[Dataset]

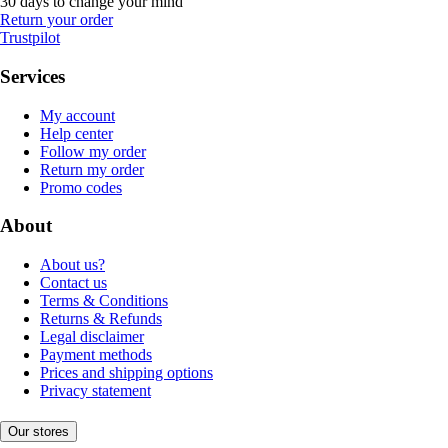
30 days to change your mind
Return your order
Trustpilot
Services
My account
Help center
Follow my order
Return my order
Promo codes
About
About us?
Contact us
Terms & Conditions
Returns & Refunds
Legal disclaimer
Payment methods
Prices and shipping options
Privacy statement
Our stores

[/Dataset]

Problem details :: Select every line above that contains the word "order", and copy it.

Exercise solution ::
Return your order
Follow my order
Return my order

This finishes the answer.